Jamaar Taylor

No. 86
- Position: Wide receiver

Personal information
- Born: February 25, 1981 (age 44) Giessen, West Germany
- Listed height: 6 ft 0 in (1.83 m)
- Listed weight: 197 lb (89 kg)

Career information
- High school: Mission (Mission, Texas, U.S.)
- College: Texas A&M
- NFL draft: 2004: 6th round, 168th overall pick

Career history
- New York Giants (2004–2005);

Career NFL statistics
- Receptions: 6
- Receiving yards: 146
- Stats at Pro Football Reference

= Jamaar Taylor =

German gridiron football player (born 1981)
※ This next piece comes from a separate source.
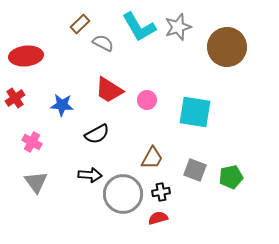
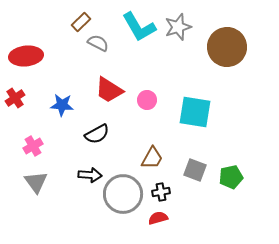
brown rectangle: moved 1 px right, 2 px up
gray semicircle: moved 5 px left
pink cross: moved 1 px right, 4 px down; rotated 30 degrees clockwise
Henry Jamaar Taylor (born February 25, 1981) is a former American football wide receiver for the New York Giants of the National Football League (NFL). The Giants selected Taylor in the sixth round of the 2004 NFL draft (168th overall) out of Texas A&M. Jamaar was a promising prospect until he suffered a knee injury in college that drastically hurt his draft status. Some experts considered him a second round pick before his injury. During his rookie season, Jamaar had a 100-yard game against the Philadelphia Eagles where he played against fellow Mission High School alumni Koy Detmer who is now the head coach there. On the year he caught four passes for 146 yards. Jamaar spent most of his time in the NFL on the injured reserve list, but showed some promise during the preseason and his 100-yard game against the Eagles. Ultimately his knee problems lingered and cut his career short as his retirement was announced on June 2, 2006. During a game against the Minnesota Vikings, Taylor was pushed into the sidelines on a punt and crashed into Vikings head coach Mike Tice. Tice needed knee surgery as a result of the collision which he had after the conclusion of the season.

==Early life==
Taylor attended Mission High School (Mission, Texas) and was a letterman in football. In football, he was a three-year letterman, twice named the teams' Most Valuable Player, and as a senior, was an All-State selection.